Vermont is one gubernatorial signature away from joining an effort to ditch the Electoral College. The Vermont legislature gave final approval to the National Popular Vote plan last week. (More details regarding the mechanics of the legislation can be found here.)
As a legislator, Governor Shumlin once sponsored the bill, so he is expected to sign it now. His signature will make Vermont the seventh state to join NPV’s compact. The District of Columbia has also approved the measure. These eight entities have a combined total of 77 electoral votes. Unfortunately, the bill also appears to be on a fast track toward approval in California. Those 55 electoral votes would bring the total number of participating electoral votes to 132. NPV needs 270 electoral votes to go into effect. Implementation of the compact will effectively eliminate the Electoral College.
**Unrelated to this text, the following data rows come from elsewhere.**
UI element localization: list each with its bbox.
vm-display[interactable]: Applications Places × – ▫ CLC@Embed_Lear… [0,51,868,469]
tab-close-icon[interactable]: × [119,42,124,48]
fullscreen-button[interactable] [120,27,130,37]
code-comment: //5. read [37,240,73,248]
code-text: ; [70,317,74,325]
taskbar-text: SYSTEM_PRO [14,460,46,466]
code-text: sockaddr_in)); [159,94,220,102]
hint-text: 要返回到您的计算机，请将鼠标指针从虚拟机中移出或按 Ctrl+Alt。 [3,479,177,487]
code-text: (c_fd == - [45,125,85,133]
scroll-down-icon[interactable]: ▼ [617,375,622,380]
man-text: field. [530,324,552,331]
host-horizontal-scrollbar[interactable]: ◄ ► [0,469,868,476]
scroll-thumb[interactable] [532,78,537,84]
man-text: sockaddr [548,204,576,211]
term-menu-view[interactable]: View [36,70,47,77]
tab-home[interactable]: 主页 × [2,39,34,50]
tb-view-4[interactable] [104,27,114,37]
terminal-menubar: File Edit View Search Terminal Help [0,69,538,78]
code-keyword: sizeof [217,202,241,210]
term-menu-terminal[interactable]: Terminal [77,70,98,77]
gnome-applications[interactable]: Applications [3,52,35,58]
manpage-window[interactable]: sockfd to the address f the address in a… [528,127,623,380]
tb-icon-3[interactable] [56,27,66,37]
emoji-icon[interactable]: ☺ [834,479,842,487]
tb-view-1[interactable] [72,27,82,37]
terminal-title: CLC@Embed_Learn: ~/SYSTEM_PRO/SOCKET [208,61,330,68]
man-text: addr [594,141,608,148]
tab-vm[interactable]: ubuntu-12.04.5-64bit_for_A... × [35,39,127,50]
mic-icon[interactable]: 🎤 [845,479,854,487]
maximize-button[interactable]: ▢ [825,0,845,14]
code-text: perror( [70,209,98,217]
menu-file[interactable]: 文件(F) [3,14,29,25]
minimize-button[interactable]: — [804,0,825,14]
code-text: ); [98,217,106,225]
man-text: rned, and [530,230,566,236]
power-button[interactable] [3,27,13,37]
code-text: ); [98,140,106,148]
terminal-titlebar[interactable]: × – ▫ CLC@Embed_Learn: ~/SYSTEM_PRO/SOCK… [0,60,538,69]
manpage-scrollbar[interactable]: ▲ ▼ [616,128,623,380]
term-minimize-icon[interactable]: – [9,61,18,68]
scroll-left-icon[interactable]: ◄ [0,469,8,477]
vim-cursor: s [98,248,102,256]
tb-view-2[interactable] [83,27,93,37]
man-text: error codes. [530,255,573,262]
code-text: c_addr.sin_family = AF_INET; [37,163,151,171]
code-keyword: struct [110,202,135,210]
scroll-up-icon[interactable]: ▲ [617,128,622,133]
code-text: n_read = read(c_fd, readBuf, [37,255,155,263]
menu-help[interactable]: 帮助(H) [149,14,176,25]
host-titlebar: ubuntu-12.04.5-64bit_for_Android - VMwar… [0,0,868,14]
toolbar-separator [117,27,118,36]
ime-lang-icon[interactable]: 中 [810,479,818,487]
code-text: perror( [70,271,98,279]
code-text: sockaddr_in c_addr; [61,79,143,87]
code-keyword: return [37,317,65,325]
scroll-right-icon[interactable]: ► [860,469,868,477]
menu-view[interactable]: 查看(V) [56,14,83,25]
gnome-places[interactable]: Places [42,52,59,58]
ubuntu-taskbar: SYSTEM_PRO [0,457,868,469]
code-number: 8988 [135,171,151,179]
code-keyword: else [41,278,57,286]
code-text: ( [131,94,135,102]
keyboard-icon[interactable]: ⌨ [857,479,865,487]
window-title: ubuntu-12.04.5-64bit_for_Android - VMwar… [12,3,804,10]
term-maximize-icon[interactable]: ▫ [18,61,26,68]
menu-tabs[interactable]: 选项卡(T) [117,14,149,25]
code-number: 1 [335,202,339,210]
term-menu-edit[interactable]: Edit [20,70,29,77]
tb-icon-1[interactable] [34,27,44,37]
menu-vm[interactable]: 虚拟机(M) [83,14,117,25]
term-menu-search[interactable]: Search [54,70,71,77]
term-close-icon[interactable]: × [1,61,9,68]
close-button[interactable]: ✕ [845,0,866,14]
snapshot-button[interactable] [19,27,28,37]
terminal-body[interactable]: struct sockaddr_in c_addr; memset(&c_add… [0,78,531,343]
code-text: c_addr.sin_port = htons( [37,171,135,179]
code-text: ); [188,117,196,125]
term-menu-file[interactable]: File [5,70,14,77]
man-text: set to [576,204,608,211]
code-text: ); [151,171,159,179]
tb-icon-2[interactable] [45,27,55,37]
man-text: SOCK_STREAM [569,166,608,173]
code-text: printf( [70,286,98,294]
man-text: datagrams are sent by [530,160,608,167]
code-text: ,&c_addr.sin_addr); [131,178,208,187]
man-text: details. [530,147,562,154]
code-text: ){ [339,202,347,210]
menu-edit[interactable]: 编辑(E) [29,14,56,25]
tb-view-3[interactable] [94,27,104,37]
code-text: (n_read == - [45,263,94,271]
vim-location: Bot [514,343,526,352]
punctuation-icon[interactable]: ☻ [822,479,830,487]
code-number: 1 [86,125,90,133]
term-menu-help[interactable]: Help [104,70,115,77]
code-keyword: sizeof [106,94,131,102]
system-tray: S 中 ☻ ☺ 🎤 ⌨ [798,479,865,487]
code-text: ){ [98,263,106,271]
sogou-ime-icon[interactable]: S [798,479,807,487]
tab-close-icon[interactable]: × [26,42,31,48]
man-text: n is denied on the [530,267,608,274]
NPV disputes such a characterization, of course. Tom Golisano of NPV celebrated the decision in Vermont, declaring that NPV will allow all votes to count “while preserving the Electoral College and the intent of the Founding Fathers.”
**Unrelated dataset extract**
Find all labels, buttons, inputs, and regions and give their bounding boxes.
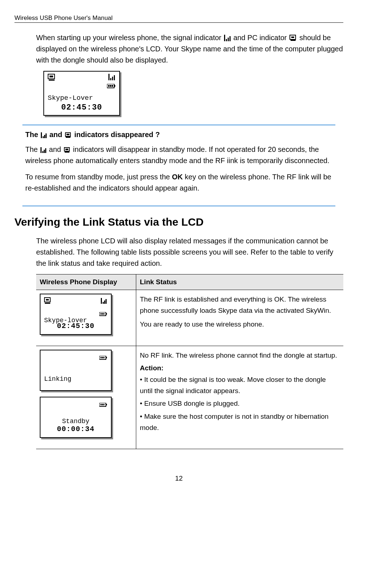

What an odd thing to say. NPV preserves the intent of the Founding Fathers? Would these be the same Founders who explicitly rejected a national direct-election system for the American presidency? NPV conveniently forgets that the original small states — states just like Vermont — would not have ratified the Constitution if a direct-election system had been included. NPV also ignores the fact that its plan sidesteps a constitutional-amendment process that would require ratification by 38 states before such radical change to presidential elections can be implemented.
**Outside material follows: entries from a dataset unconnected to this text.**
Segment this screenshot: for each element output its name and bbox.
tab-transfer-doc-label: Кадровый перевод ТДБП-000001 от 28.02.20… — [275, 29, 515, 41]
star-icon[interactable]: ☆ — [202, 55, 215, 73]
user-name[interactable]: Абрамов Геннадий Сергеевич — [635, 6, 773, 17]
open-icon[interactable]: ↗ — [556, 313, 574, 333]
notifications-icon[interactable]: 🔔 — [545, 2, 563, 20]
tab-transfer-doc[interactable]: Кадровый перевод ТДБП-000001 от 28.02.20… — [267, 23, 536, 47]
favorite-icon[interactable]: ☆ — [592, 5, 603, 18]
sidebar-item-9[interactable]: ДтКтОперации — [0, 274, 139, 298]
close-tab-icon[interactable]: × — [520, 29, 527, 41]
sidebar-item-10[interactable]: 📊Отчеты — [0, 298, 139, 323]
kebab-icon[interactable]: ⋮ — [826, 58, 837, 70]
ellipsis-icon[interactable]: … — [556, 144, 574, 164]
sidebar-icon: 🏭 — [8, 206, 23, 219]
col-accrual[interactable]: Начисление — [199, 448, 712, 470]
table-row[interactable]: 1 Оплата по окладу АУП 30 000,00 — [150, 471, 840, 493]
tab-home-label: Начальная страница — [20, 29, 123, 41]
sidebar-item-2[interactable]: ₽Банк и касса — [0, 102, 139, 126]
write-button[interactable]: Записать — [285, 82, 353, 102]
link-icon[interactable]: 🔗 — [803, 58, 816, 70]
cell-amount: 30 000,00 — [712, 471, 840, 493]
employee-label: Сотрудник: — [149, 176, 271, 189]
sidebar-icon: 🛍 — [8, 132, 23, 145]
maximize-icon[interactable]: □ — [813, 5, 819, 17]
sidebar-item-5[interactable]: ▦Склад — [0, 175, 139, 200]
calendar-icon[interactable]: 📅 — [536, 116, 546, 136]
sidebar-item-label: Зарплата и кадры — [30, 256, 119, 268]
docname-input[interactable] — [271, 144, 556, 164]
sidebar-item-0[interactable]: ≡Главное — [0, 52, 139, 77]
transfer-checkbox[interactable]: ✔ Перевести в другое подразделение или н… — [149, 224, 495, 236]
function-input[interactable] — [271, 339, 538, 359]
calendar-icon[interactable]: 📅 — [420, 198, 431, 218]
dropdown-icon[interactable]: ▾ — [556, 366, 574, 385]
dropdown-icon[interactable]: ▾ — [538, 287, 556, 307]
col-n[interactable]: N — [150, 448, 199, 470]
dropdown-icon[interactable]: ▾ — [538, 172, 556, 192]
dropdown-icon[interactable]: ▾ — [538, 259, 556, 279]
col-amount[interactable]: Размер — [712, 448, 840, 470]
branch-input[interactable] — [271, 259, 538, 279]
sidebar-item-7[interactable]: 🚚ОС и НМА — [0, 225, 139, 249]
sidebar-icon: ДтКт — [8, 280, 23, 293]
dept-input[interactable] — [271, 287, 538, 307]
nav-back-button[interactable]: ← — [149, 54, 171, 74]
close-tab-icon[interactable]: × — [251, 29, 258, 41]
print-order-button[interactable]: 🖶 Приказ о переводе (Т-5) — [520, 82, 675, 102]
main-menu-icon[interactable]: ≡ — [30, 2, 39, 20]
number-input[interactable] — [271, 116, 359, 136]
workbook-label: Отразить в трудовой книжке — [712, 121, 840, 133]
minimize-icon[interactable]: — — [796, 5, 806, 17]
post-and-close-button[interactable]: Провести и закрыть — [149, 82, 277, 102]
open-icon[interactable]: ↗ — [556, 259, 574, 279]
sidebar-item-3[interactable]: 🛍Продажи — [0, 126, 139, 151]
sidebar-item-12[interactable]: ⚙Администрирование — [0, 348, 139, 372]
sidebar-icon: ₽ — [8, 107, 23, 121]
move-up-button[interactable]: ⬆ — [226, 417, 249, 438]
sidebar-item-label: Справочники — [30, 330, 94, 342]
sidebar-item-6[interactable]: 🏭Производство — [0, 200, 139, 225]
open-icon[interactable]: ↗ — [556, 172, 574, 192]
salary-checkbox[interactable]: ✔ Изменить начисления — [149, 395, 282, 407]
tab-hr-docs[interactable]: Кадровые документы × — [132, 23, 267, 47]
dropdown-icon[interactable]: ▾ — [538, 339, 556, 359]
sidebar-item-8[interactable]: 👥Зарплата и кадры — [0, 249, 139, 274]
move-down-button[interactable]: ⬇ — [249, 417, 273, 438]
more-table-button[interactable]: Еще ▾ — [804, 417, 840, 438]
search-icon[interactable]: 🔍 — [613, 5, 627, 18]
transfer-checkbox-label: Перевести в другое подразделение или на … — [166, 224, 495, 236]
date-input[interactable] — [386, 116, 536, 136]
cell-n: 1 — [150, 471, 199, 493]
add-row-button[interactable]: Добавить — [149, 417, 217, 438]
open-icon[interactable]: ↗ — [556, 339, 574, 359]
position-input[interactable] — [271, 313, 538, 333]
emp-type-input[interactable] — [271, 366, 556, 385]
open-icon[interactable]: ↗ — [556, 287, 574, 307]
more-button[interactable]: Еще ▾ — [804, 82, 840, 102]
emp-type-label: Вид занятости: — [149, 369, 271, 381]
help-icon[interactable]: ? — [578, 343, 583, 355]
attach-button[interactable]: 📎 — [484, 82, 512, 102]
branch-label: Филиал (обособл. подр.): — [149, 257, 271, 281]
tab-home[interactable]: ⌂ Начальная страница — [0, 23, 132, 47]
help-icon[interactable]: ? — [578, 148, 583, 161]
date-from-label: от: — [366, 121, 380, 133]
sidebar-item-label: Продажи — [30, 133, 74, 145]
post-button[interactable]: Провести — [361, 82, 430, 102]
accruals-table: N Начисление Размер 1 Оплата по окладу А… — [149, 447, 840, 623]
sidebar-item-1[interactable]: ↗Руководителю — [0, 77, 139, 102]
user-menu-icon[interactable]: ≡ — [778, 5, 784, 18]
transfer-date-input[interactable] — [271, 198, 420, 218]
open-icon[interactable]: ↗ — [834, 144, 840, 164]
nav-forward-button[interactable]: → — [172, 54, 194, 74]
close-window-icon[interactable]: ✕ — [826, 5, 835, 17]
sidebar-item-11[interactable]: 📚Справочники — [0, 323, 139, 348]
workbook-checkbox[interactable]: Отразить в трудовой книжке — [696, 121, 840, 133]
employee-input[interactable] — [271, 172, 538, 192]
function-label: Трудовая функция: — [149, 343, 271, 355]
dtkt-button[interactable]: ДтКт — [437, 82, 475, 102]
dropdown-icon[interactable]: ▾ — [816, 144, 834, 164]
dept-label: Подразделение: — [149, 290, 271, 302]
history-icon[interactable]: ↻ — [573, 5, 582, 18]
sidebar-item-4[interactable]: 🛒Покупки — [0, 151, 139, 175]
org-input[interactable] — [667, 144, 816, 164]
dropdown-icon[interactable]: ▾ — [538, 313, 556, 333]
NPV has been working hard to pretend that its plan is a federalist, pro–Electoral College measure. This is a political calculation that makes sense in the wake of Tea Party and Republican victories last November, but it is inconsistent with an honest reading of the Constitution and American history.
It’s too bad that Vermont legislators fell for the superficial sound bites touted by NPV. They should have spent more time studying the important reasons that small states in 1787 rejected a national direct election system. Their failure to do so will end up hurting their own small state.